(What to produce): Read the data below line by line and copy each one with "menu" in it.

(Input data):
━━━━━━━━━━
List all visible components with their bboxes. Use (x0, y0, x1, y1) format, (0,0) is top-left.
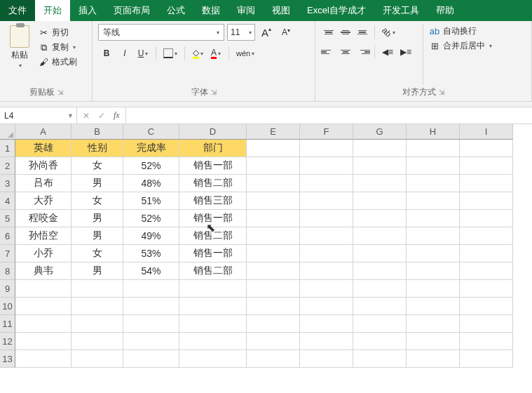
cell-A7[interactable]: 小乔 (15, 245, 71, 262)
cell-B3[interactable]: 男 (71, 175, 123, 192)
cell-H10[interactable] (407, 298, 460, 315)
cell-E6[interactable] (247, 227, 300, 245)
fill-color-button[interactable]: ◇▾ (189, 45, 206, 62)
cell-H2[interactable] (407, 157, 460, 175)
wrap-text-button[interactable]: ab 自动换行 (429, 25, 492, 37)
cell-E5[interactable] (247, 210, 300, 227)
cell-G7[interactable] (353, 245, 407, 262)
menu-item-6[interactable]: 审阅 (229, 0, 264, 21)
cell-F9[interactable] (300, 280, 353, 298)
increase-font-button[interactable]: A▴ (258, 24, 275, 41)
col-header-I[interactable]: I (460, 124, 513, 140)
col-header-B[interactable]: B (71, 124, 123, 140)
cell-A12[interactable] (15, 333, 71, 350)
row-header-5[interactable]: 5 (0, 210, 15, 227)
cell-G1[interactable] (353, 140, 407, 157)
cell-C9[interactable] (123, 280, 179, 298)
decrease-indent-button[interactable]: ◀≡ (379, 44, 396, 60)
merge-center-button[interactable]: ⊞ 合并后居中 ▾ (429, 40, 492, 52)
cell-I4[interactable] (460, 192, 513, 210)
cell-E13[interactable] (247, 350, 300, 368)
menu-item-3[interactable]: 页面布局 (105, 0, 158, 21)
cell-D4[interactable]: 销售三部 (179, 192, 247, 210)
select-all-corner[interactable] (0, 124, 15, 140)
row-header-4[interactable]: 4 (0, 192, 15, 210)
decrease-font-button[interactable]: A▾ (278, 24, 294, 41)
align-middle-button[interactable] (338, 25, 353, 40)
cell-I11[interactable] (460, 315, 513, 333)
dialog-launcher-icon[interactable]: ⇲ (439, 88, 444, 96)
col-header-A[interactable]: A (15, 124, 71, 140)
cell-C3[interactable]: 48% (123, 175, 179, 192)
cell-I5[interactable] (460, 210, 513, 227)
col-header-C[interactable]: C (123, 124, 179, 140)
cell-E12[interactable] (247, 333, 300, 350)
cell-H6[interactable] (407, 227, 460, 245)
menu-item-8[interactable]: Excel自学成才 (299, 0, 374, 21)
cell-C4[interactable]: 51% (123, 192, 179, 210)
paste-button[interactable]: 粘贴 ▾ (6, 24, 34, 85)
align-top-button[interactable] (321, 25, 336, 40)
cell-D12[interactable] (179, 333, 247, 350)
cell-G10[interactable] (353, 298, 407, 315)
cell-C8[interactable]: 54% (123, 262, 179, 280)
cell-F8[interactable] (300, 262, 353, 280)
cell-D6[interactable]: 销售二部 (179, 227, 247, 245)
border-button[interactable]: ▾ (161, 45, 180, 62)
cell-G6[interactable] (353, 227, 407, 245)
row-header-10[interactable]: 10 (0, 298, 15, 315)
cell-I6[interactable] (460, 227, 513, 245)
cell-D13[interactable] (179, 350, 247, 368)
cell-G5[interactable] (353, 210, 407, 227)
cell-I8[interactable] (460, 262, 513, 280)
copy-button[interactable]: ⧉ 复制 ▾ (38, 41, 77, 53)
cell-C10[interactable] (123, 298, 179, 315)
cell-A11[interactable] (15, 315, 71, 333)
cell-H1[interactable] (407, 140, 460, 157)
cell-B8[interactable]: 男 (71, 262, 123, 280)
cell-F6[interactable] (300, 227, 353, 245)
align-bottom-button[interactable] (355, 25, 370, 40)
cell-H3[interactable] (407, 175, 460, 192)
cell-A6[interactable]: 孙悟空 (15, 227, 71, 245)
cell-A4[interactable]: 大乔 (15, 192, 71, 210)
cell-E1[interactable] (247, 140, 300, 157)
cell-H12[interactable] (407, 333, 460, 350)
cell-I3[interactable] (460, 175, 513, 192)
menu-item-1[interactable]: 开始 (35, 0, 70, 21)
dialog-launcher-icon[interactable]: ⇲ (57, 88, 63, 96)
cell-G2[interactable] (353, 157, 407, 175)
row-header-11[interactable]: 11 (0, 315, 15, 333)
col-header-E[interactable]: E (247, 124, 300, 140)
cell-C5[interactable]: 52% (123, 210, 179, 227)
cell-F3[interactable] (300, 175, 353, 192)
align-center-button[interactable] (338, 44, 353, 60)
font-name-select[interactable]: 等线 ▾ (98, 24, 224, 41)
formula-input[interactable] (126, 107, 532, 124)
cell-G13[interactable] (353, 350, 407, 368)
italic-button[interactable]: I (116, 45, 133, 62)
row-header-12[interactable]: 12 (0, 333, 15, 350)
cell-F4[interactable] (300, 192, 353, 210)
col-header-F[interactable]: F (300, 124, 353, 140)
col-header-G[interactable]: G (353, 124, 407, 140)
cell-F11[interactable] (300, 315, 353, 333)
cell-B4[interactable]: 女 (71, 192, 123, 210)
cell-D5[interactable]: 销售一部 (179, 210, 247, 227)
cell-D11[interactable] (179, 315, 247, 333)
cell-D2[interactable]: 销售一部 (179, 157, 247, 175)
cell-I9[interactable] (460, 280, 513, 298)
menu-item-7[interactable]: 视图 (264, 0, 299, 21)
font-color-button[interactable]: A▾ (207, 45, 224, 62)
cell-I10[interactable] (460, 298, 513, 315)
phonetic-button[interactable]: wén▾ (233, 45, 257, 62)
cell-G3[interactable] (353, 175, 407, 192)
cell-A2[interactable]: 孙尚香 (15, 157, 71, 175)
cell-F7[interactable] (300, 245, 353, 262)
cell-B7[interactable]: 女 (71, 245, 123, 262)
row-header-9[interactable]: 9 (0, 280, 15, 298)
cell-C6[interactable]: 49% (123, 227, 179, 245)
cell-F12[interactable] (300, 333, 353, 350)
cell-B11[interactable] (71, 315, 123, 333)
cell-E4[interactable] (247, 192, 300, 210)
━━━━━━━━━━
(Answer):
menu-item-6[interactable]: 审阅 (229, 0, 264, 21)
menu-item-3[interactable]: 页面布局 (105, 0, 158, 21)
menu-item-8[interactable]: Excel自学成才 (299, 0, 374, 21)
menu-item-1[interactable]: 开始 (35, 0, 70, 21)
menu-item-7[interactable]: 视图 (264, 0, 299, 21)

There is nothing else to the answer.